*** Input ***

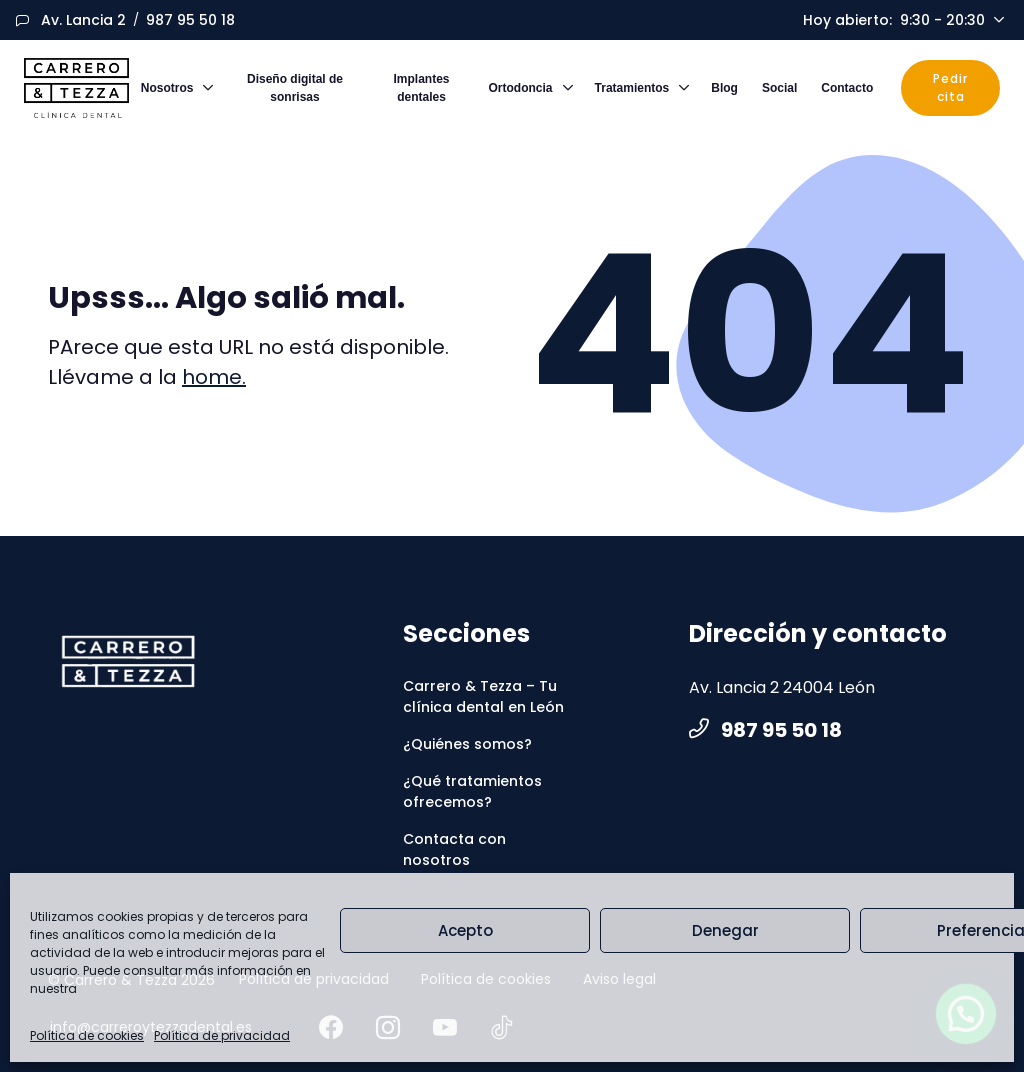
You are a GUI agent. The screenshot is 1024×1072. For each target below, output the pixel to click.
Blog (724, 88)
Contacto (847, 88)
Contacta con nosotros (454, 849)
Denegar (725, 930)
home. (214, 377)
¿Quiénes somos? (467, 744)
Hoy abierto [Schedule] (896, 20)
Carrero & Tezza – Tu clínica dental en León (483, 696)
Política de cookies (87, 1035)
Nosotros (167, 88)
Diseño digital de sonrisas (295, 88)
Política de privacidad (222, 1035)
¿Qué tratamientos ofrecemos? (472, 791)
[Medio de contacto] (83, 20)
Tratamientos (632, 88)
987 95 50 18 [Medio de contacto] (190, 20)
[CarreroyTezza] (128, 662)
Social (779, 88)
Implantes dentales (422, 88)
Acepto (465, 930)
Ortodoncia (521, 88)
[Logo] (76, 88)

*** End of Input ***
*** Input ***

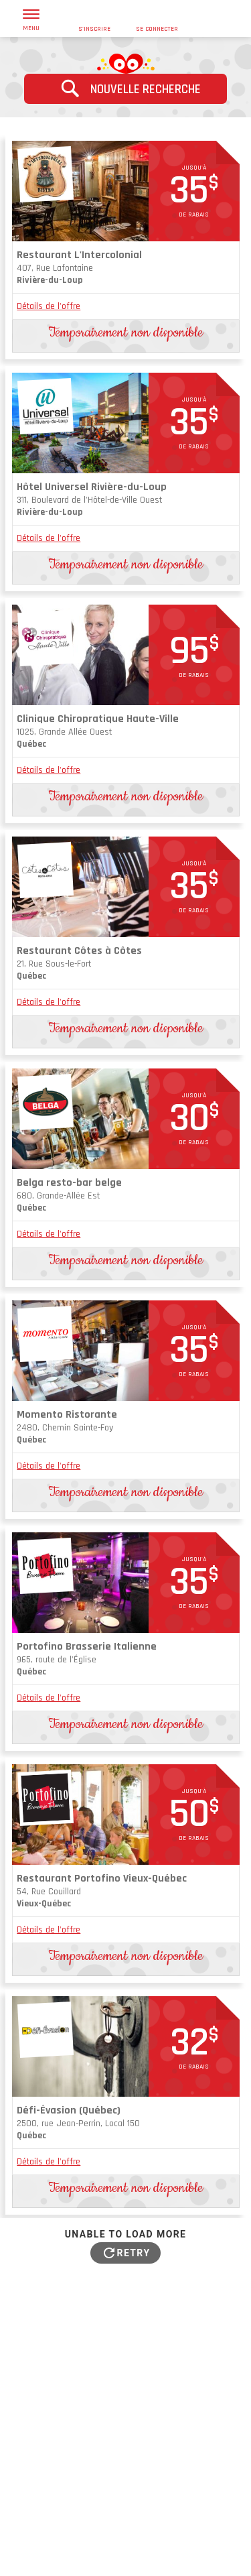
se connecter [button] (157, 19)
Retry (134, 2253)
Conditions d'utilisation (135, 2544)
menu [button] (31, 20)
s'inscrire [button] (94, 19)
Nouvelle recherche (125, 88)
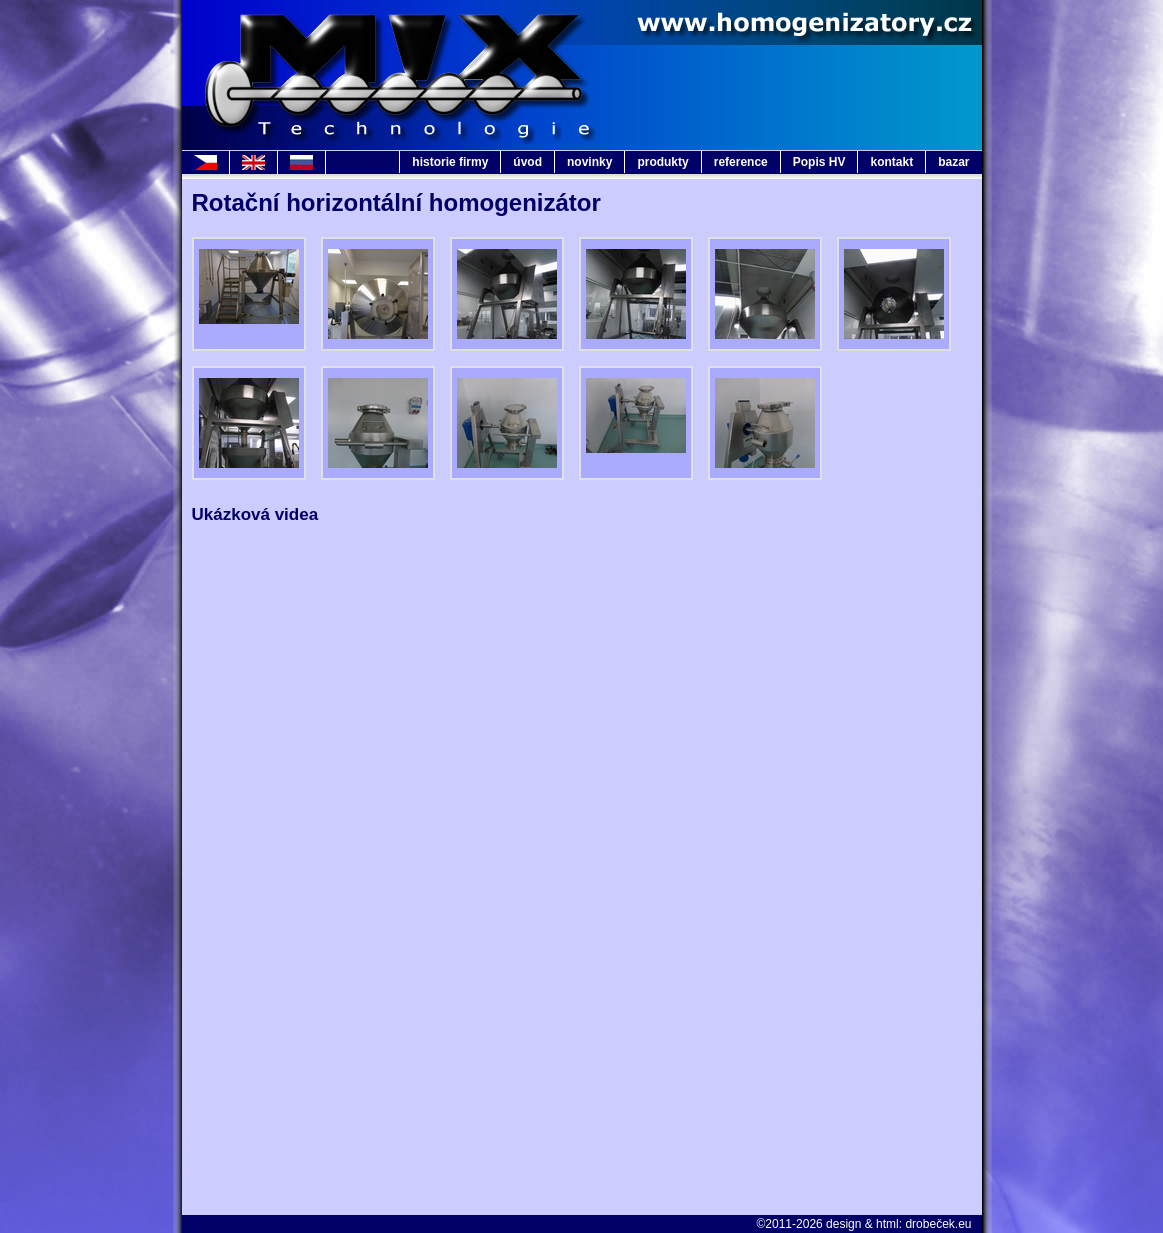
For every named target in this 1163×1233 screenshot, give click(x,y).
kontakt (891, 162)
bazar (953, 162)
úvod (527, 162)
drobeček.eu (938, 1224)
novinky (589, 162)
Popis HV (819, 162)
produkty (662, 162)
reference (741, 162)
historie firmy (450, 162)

*** End of Input ***

### What is being asked
Reproduce, word for word and in full, only the lines above that start at the line with "Política de cookies (87, 1035)" and run through the line with "[CarreroyTezza] (128, 662)", both ends included.

### Written solution
Política de cookies (87, 1035)
Nosotros (167, 88)
Diseño digital de sonrisas (295, 88)
Política de privacidad (222, 1035)
¿Qué tratamientos ofrecemos? (472, 791)
[Medio de contacto] (83, 20)
Tratamientos (632, 88)
987 95 50 18 [Medio de contacto] (190, 20)
[CarreroyTezza] (128, 662)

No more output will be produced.